Marina Sammartino is a sweet 77-year-old Argentine abuelita. But ask her about Miami International Airport and she lifts her left hand to show a stump where her pinky should be.
"What's going on there is a scandal," she says. "It's an embarrassment."
Sammartino is one of two women who say MIA luggage carts sliced off their fingers. Despite their gruesome complaints, county commissioners are poised to award cart company Smarte Carte a new contract next week.
It was 8 o'clock at night on November 9, 2009, when Sammartino landed at MIA after visiting family in New York. She spotted a Smarte Carte stand near the luggage carousel and paid for one of the metal-framed four-wheelers.
Suddenly, before she could collect her luggage, the cart spun around and slammed into her ankle. As she tumbled down, the cart fell on top of her.

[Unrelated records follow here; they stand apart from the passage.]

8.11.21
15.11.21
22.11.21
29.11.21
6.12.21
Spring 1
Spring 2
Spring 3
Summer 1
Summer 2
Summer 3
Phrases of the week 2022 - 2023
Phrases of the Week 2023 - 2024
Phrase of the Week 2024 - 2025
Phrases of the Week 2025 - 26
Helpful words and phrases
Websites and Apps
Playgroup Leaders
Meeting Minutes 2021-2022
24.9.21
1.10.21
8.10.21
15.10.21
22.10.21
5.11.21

"I didn't know what had happened," Sammartino says. "But what caught my attention was that people were running all over the place. Someone had put a napkin or something white over my hand. When I looked at the white napkin, it was already sopping with blood. That's when I realized something was wrong."

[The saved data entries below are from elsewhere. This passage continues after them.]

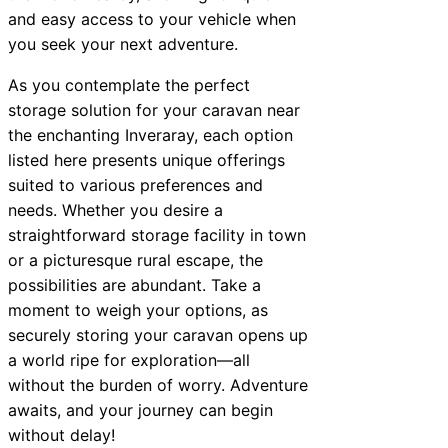
and easy access to your vehicle when
you seek your next adventure.
As you contemplate the perfect
storage solution for your caravan near
the enchanting Inveraray, each option
listed here presents unique offerings
suited to various preferences and
needs. Whether you desire a
straightforward storage facility in town
or a picturesque rural escape, the
possibilities are abundant. Take a
moment to weigh your options, as
securely storing your caravan opens up
a world ripe for exploration—all
without the burden of worry. Adventure
awaits, and your journey can begin
without delay!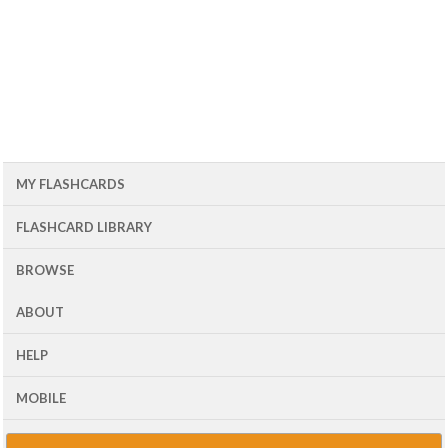
MY FLASHCARDS
FLASHCARD LIBRARY
BROWSE
ABOUT
HELP
MOBILE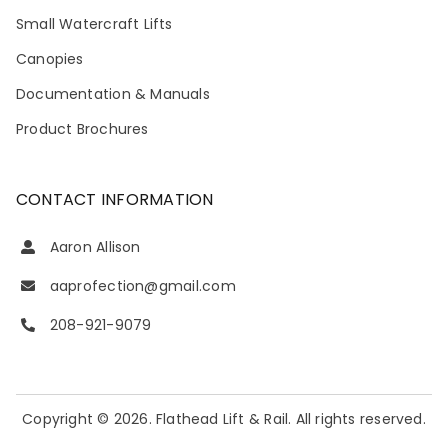
Small Watercraft Lifts
Canopies
Documentation & Manuals
Product Brochures
CONTACT INFORMATION
Aaron Allison
aaprofection@gmail.com
208-921-9079
Copyright © 2026. Flathead Lift & Rail. All rights reserved.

The sharp edge on a sign attached to the cart had sliced off almost an inch of her left pinkie. A uniformed airport employee soon ran over with a glass.

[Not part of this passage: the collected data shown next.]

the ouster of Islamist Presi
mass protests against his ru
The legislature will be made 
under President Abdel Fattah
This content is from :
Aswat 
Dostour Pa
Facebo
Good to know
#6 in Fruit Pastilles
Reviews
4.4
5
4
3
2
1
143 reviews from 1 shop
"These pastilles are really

"I thought they were bringing me something cold to drink," Sammartino says. "But no, they were bringing ice in which to put the piece of my finger."
Doctors performed two surgeries but couldn't reattach the fingertip. Sammartino called Smarte Carte, but the company flatly denied responsibility, she says. When she wrote to then-county mayor Carlos Alvarez, he offered condolences but did nothing. The carts are "safe and useful," added airport customer service director Dickie Davis in a letter.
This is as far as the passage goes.